Big Brother Is Watching You Read

Posted on September 20, 2007

A new report says that Homeland Security is watching what you read on airplanes, presumably to see if you are a terrorist. Say you're on a flight to London and you have books on bomb-building and chemical weapons. You could be a terrorist doing some light reading on a long flight, or you could be a thriller author doing research for your next book. Either way, the government is watching what you read and making notes in your permanent record.

International travelers concerned about being labeled a terrorist or drug runner by secret Homeland Security algorithms may want to be careful what books they read on the plane. Newly revealed records show the government is storing such information for years.

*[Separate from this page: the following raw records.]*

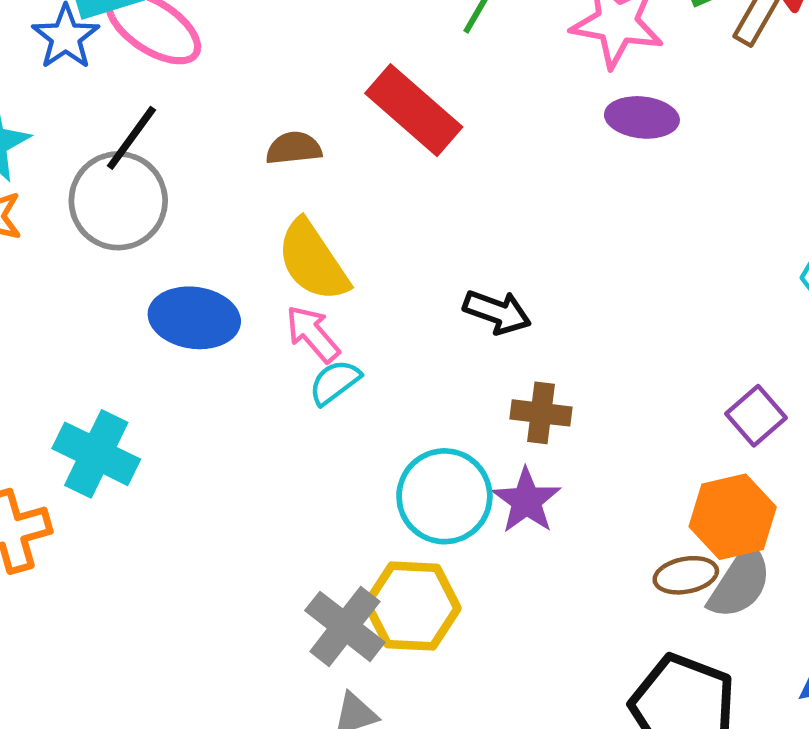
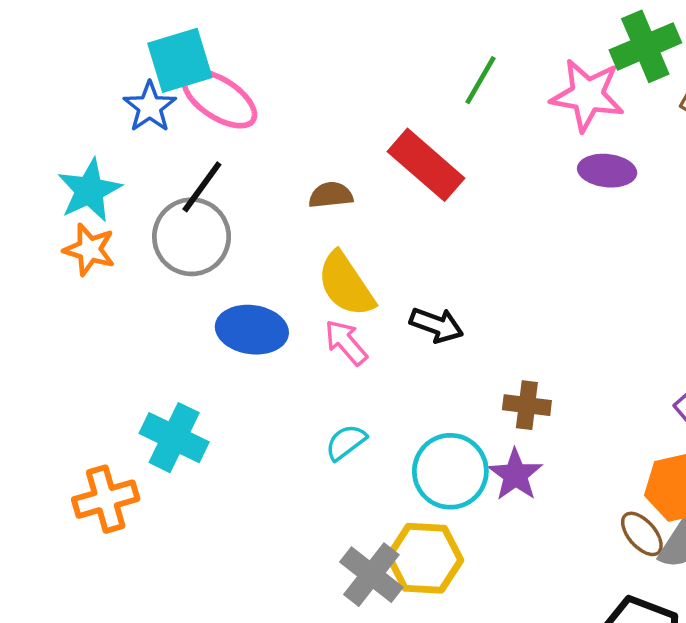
black arrow: (497, 312) -> (436, 325), moved
cyan semicircle: (335, 382) -> (346, 442), moved
brown ellipse: (686, 575) -> (642, 534), turned 60

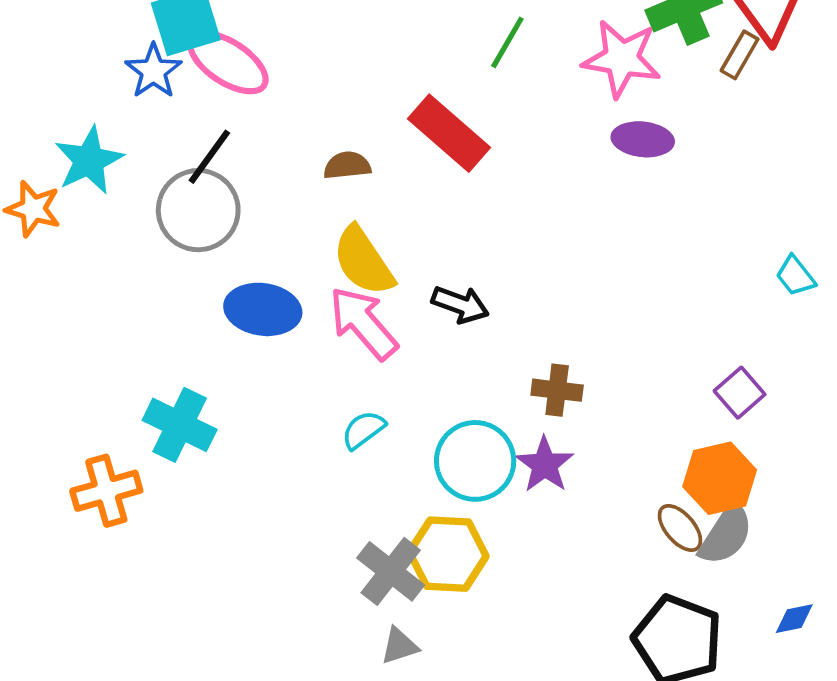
orange star: (89, 250) -> (33, 209), moved
pink arrow: (346, 342) -> (363, 323), size x1.5

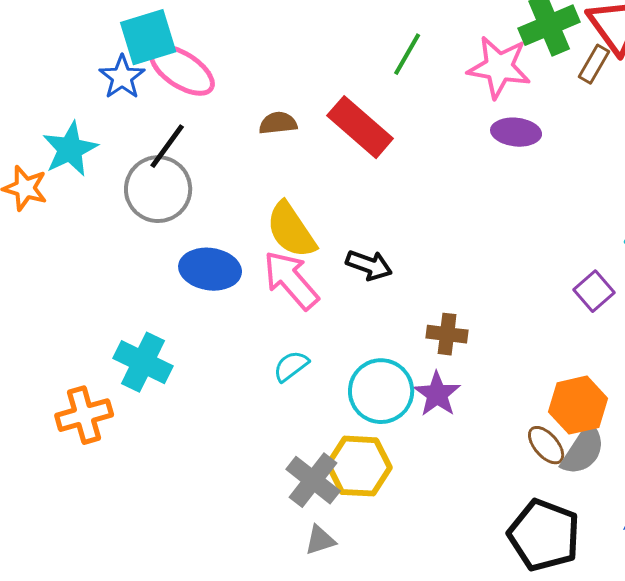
brown semicircle: (347, 165) -> (278, 123), moved
purple square: (740, 393) -> (594, 291), moved

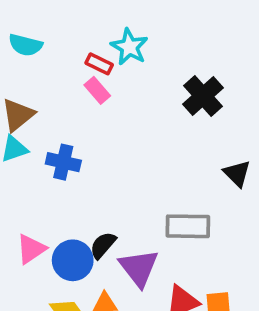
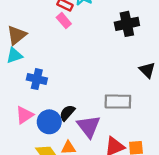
black cross: (203, 96) -> (127, 24), turned 30
blue cross: (63, 162) -> (37, 79), moved

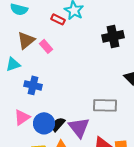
pink rectangle: (64, 21) -> (46, 46), moved
brown triangle: (17, 35) -> (26, 40), moved
black semicircle: (67, 113) -> (58, 124), moved

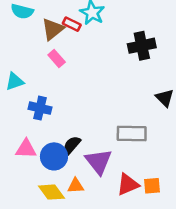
brown triangle: (26, 40) -> (53, 29), moved
pink triangle: (22, 117) -> (26, 149), turned 36
black semicircle: (58, 124) -> (72, 145), moved

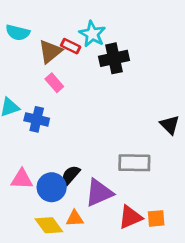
black cross: (142, 46) -> (114, 58), moved
blue cross: (40, 108) -> (37, 119), moved
purple triangle: (99, 162) -> (99, 193), turned 44

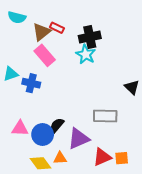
cyan star: (92, 34) -> (86, 54), moved
pink rectangle: (54, 83) -> (45, 55), size x1.5

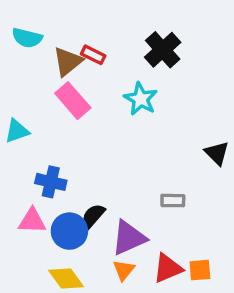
black cross: (90, 37) -> (163, 50), moved, turned -30
blue cross: (31, 83) -> (51, 182), moved
gray rectangle: (105, 116) -> (173, 201), size x0.6
orange triangle: (60, 158) -> (124, 270), moved, turned -48

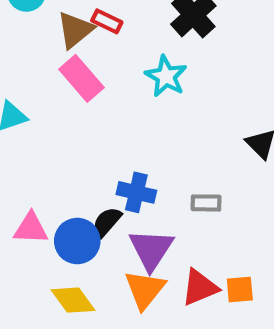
blue cross: (51, 182) -> (136, 192), moved
purple triangle: (129, 238) -> (151, 249), turned -33
orange triangle: (124, 270) -> (145, 290), size x1.5

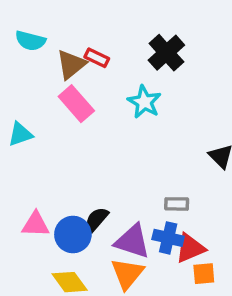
blue cross: (136, 192) -> (168, 238), moved
purple triangle: (151, 249) -> (132, 241), turned -45
red triangle: (200, 287) -> (190, 248), moved

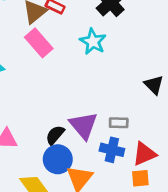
blue circle: (73, 235) -> (58, 159), moved
purple triangle: (132, 241) -> (83, 125), moved, turned 32
red triangle: (190, 248) -> (144, 154), moved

Privacy advocates obtained database records showing that the government routinely records the race of people pulled aside for extra screening as they enter the country, along with cursory answers given to U.S. border inspectors about their purpose in traveling. In one case, the records note Electronic Frontier Foundation co-founder John Gilmore's choice of reading material, and worry over the number of small flashlights he'd packed for the trip.

The breadth of the information obtained by the Gilmore-funded Identity Project (using a Privacy Act request) shows the government's screening program at the border is actually a "surveillance dragnet," according to the group's spokesman Bill Scannell.

"There is so much sensitive information in the documents that it is clear that Homeland Security is not playing straight with the American people," Scannell said. The documents show a tiny slice of the massive airline-record collection stored by the government, as well as the screening records mined for the controversial Department of Homeland Security passenger-rating system that assigns terrorist scores to travelers entering and leaving the country, including U.S. citizens.

Of course, anyone who gets on a plane with a book entitled How to Blow Up a Plane is either crazy or longs for an up-close look at the Guantanamo Bay facilities. Somehow we find it highly unlikely that terrorists bring books about terrorism onto planes. Surely, they'd try to dissemble a bit and bring something innocuous to read, like a romance novel? In any event, the growing erosions of personal privacy regarding reading material is disturbing.